Ale od początku. Wróciłem do domu nad ranem, byłem u kumpla, bo w knajpie nie daliby mi piwa, zapijaliśmy smutki, jak to ktoś poetycko ujął.
Drzwi były zamknięte, ale nie na zamek... Ostrożnie wślizgnąłem się do środka, ale chyba niezbyt cicho ze względu na moje ciężkie buciory.
Doigrałem się - na podłodze w swojej sypialni leżeli w kałuży krwi. Ktoś do nich strzelał z automatu. Może szukał mnie...? Niewiele myśląc, chwyciłem z sejfu oszczędności, wpakowałem do torby ładowarkę, słuchawki, laptopa i resztę ciuchów i wystrzeliłem z domu.
Miałem w planach uciekać tak daleko jak tylko się da.
Właściwie to czemu nie obrabował domu? Nie miałem siły teraz myśleć. Złapałem busa i tak się szwendałem po motelach.
Wyszedłem spod prysznica, z włosów ciągle skapywały mi kropelki wody, przetarłem ręcznikiem twarz i wlepiłem oczy w telewizor.
"Mora Soul, miasto opuszczone na długo, teraz rozkwita i cieszy się na nowo życiem! Handlarze chwalą zapotrzebowanie towaru, turyści podziwiają widoki, jednym słowem - miasto idealne. Sprawdź i ty!"
Może warto się tam wybrać...? Postanowione!
***
Było coś koło trzeciej nad ranem, więc zdziwiłem się widząc tego faceta na ulicy. Poszedłem za nim, ale zachowując odległość, nigdy nie miałem pewności, co to za typ. Często skręcał, jakby chciał się pozbyć pleców, ale ani razu się nie odezwał, ani razu nie obejrzał... Przyspieszyłem.
Nie spodziewałem się tego zobaczyć.
Facet zamienił się na moich oczach w wilka. Zamienił. W wilka. Wilka. Był człowiekiem. Jest wilkiem.
Chyba musiałem się zagapić, bo potknąłem się i wykonując jakieś skomplikowane ruchy rękami, by zachować równowagę, narobiłem sporo hałasu. Wyszczerzył kły i o mało co nie rzucił mi się do gardła.
- Czekaj! - wykrzyczałem w panice i sam zmieniłem postać.
Dużo myślałem, skąd właściwie posiadam tą moc. Albo czemu władam płomieniami. Ani moi rodzice ani nikt z rodziny nigdy o tym nie rozmawiali ze mną, nigdy ich na tym przyłapałem, więc w mojej głowie od czasu do czasu pojawiał się ten zdradziecki głosik, że tak naprawdę może nie jestem ich synem? Może dlatego coraz częściej przebywałem raczej sam, gdzieś w lesie, bawiąc się płomieniami albo po prostu oddając się naturze jako ktoś wolny. Ktoś, kto nie zna ograniczeń ani odpowiedzialności, konsekwencji. Żyć, nie umierać.

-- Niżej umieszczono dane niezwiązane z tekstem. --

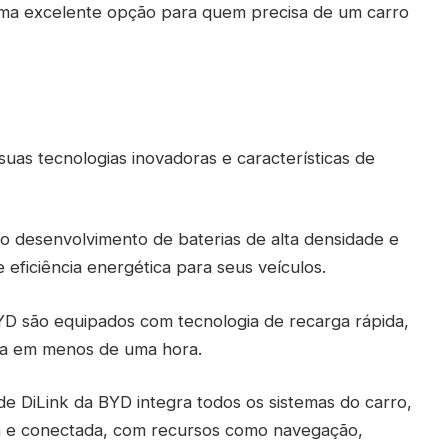
ma excelente opção para quem precisa de um carro
uas tecnologias inovadoras e características de
no desenvolvimento de baterias de alta densidade e
eficiência energética para seus veículos.
YD são equipados com tecnologia de recarga rápida,
rga em menos de uma hora.
de DiLink da BYD integra todos os sistemas do carro,
va e conectada, com recursos como navegação,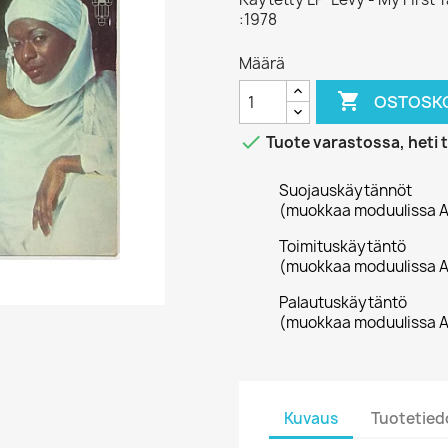
:1978
Määrä

OSTOSKO

Tuote varastossa, heti 
Suojauskäytännöt
(muokkaa moduulissa A
Toimituskäytäntö
(muokkaa moduulissa A
Palautuskäytäntö
(muokkaa moduulissa A
Kuvaus
Tuotetied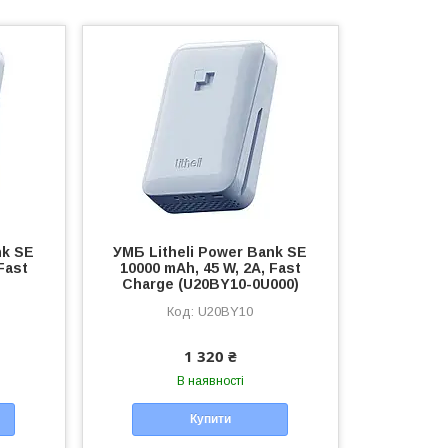
nk SE
УМБ Litheli Power Bank SE
Fast
10000 mAh, 45 W, 2А, Fast
Charge (U20BY10-0U000)
U20BY10
1 320 ₴
В наявності
Купити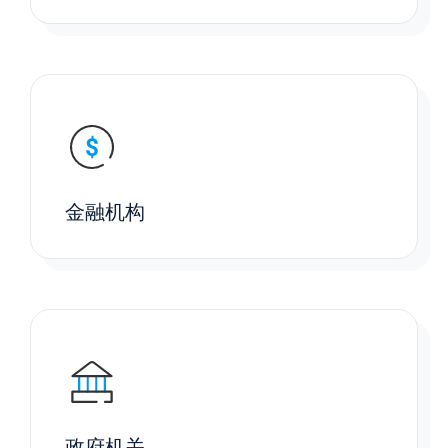
金融机构
政府机关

Złagodniał trochę, kiedy to zobaczył.
- Kim jesteś? - łaził dookoła mnie, jakbym był jego zdobyczą.
- Właściwie nikim ważnym. Szukam tylko... domu.
Nie było chyba sensu wymieniać, że szukam też wsparcia, rodziny, miłości, jeszcze by mnie uznał za mięczaka.
- Nadal nie wiem, kim jesteś.
- Nazywam się Shane. Shane Collins. Mieszkałem całe życie w Mortal, małe miasteczko daleko stąd. Uciekłem, kiedy ktoś zastrzelił moich rodziców jakiś czas temu i teraz się tak szwendam bez celu. Ale chciałbym gdzieś osiąść na stałe. Czy ty... Czy jest was więcej? Panujesz tak naturalnie nad swoją wilczą postacią?